There has been a debate raging recently that it is not actually fat that makes us fat – it is sugar. (See my previous post on quitting sugar for more info). If you are interested in finding out more about this, I would highly recommend reading David Gillespie’s book Sweet Poison (also recommended in a previous post), which argues that it is fructose, a specific element of sugar found in fruit and other sugary desserts and soft drinks, is the only element in the diet that inhibits our ability to feel full. As a result, the more fructose we consume, the more we eat, as our brain cannot communicate to our stomachs that we are full. By eating real food, fat included, this problem can be avoided and our bodies give a natural reaction following a meal that we are full and to stop eating.

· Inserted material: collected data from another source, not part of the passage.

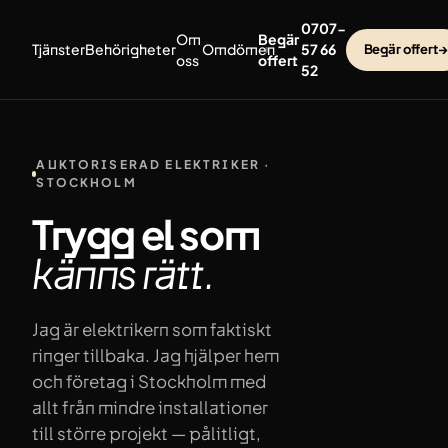
Hoppa till innehåll
0707-
Om
Begär
Tjänster
Behörigheter
Omdömen
57 66
Begär offert
→
oss
offert
52
AUKTORISERAD ELEKTRIKER ·
STOCKHOLM
Trygg el som
känns
rätt.
Jag är elektrikern som faktiskt
ringer tillbaka. Jag hjälper hem
och företag i Stockholm med
allt från mindre installationer
till större projekt — pålitligt,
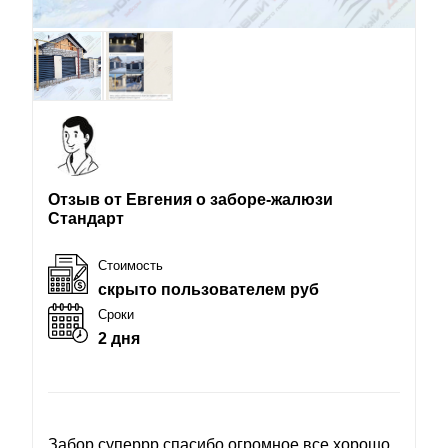
Отзыв от Евгения о заборе-жалюзи
Стандарт
Стоимость
скрыто пользователем руб
Сроки
2 дня
Забор суперрр спасибо огромное все хорошо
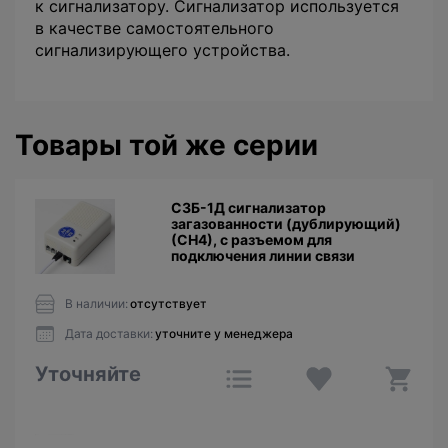
к сигнализатору. Сигнализатор используется
в качестве самостоятельного
сигнализирующего устройства.
Товары той же серии
СЗБ-1Д сигнализатор
загазованности (дублирующий)
(СН4), с разъемом для
подключения линии связи
В наличии:
отсутствует
Дата доставки:
уточните у менеджера
Уточняйте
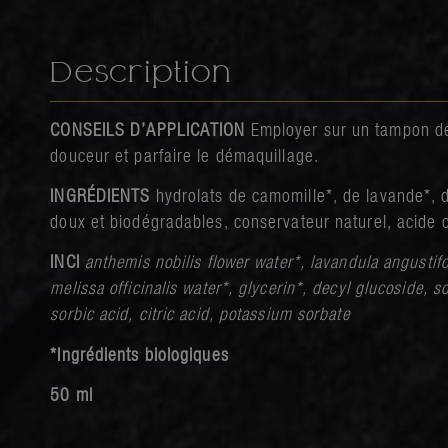
Description
CONSEILS D’APPLICATION
Employer sur un tampon dé
douceur et parfaire le démaquillage.
INGRÉDIENTS
hydrolats de camomille*, de lavande*, d
doux et biodégradables, conservateur naturel, acide c
INCI
anthemis nobilis flower water*, lavandula angustifo
melissa officinalis water*, glycerin*, decyl glucoside, 
sorbic acid, citric acid, potassium sorbate
*Ingrédients biologiques
50 ml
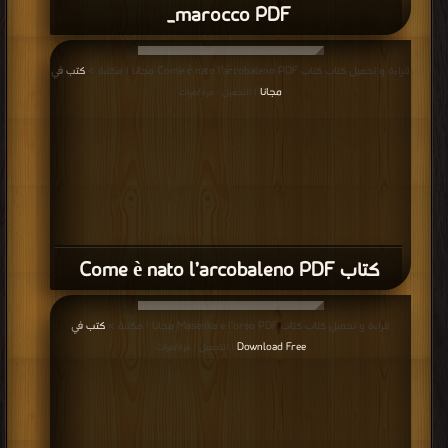
_marocco PDF
قراءة و تحميل كتاب كتاب Come è nato l’arcobaleno PDF مجانا | مكتبة >
كتب في
مجانا
| التحميل : مرة/مرات
كتاب Come è nato l’arcobaleno PDF
قراءة و تحميل كتاب كتاب Masenka e l’orso PDF مجانا | مكتبة >
كتب في
Download Free
| التحميل : مرة/مرات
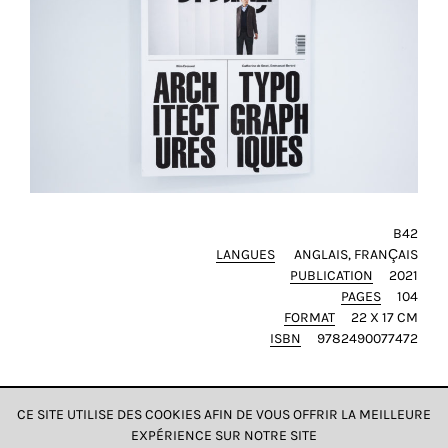
B42
LANGUES
ANGLAIS
FRANÇAIS
PUBLICATION
2021
PAGES
104
FORMAT
22 X 17 CM
ISBN
9782490077472
CE SITE UTILISE DES COOKIES AFIN DE VOUS OFFRIR LA MEILLEURE
EXPÉRIENCE SUR NOTRE SITE
DONNÉES & CONFIDENTIALITÉ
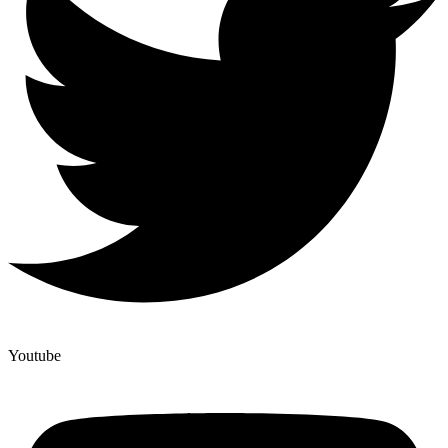
Youtube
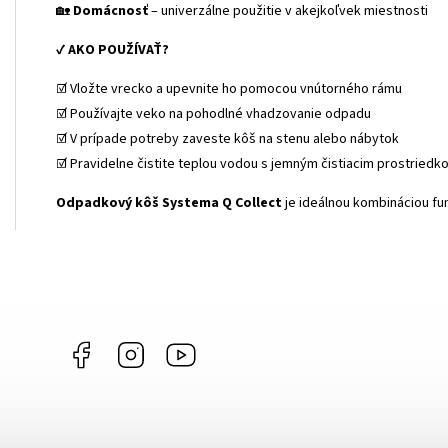
🏡
Domácnosť
– univerzálne použitie v akejkoľvek miestnosti
✔
AKO POUŽÍVAŤ?
☑️ Vložte vrecko a upevnite ho pomocou vnútorného rámu
☑️ Používajte veko na pohodlné vhadzovanie odpadu
☑️ V prípade potreby zaveste kôš na stenu alebo nábytok
☑️ Pravidelne čistite teplou vodou s jemným čistiacim prostriedk
Odpadkový kôš Systema Q Collect
je ideálnou kombináciou fu
Facebook
Instagram
YouTube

I have found this way of eating to be highly beneficial. I used to be the biggest sweet tooth and after cutting down on the processed stuff and the white sugar, I remarkably no longer crave desserts. There are some traps however, such as sugars found in sauces and other things. I will write about these in a separate post.) For now though, if you are interested, try cutting out the obvious sugars in your diet. Cut back on or remove the sugar you put in your morning cup of coffee or tea, stop eating sugary cereals for breakfast and completely cut out all soft drink from your diet. Keep an eye out also for high levels of sugar in low fat, light or ‘lite’ dairy products. Extra sugar is more often than not added to compensate for the reduced fat. Choose full fat dairy at all times. See if your tastebuds change over time. You may be pleasantly surprised!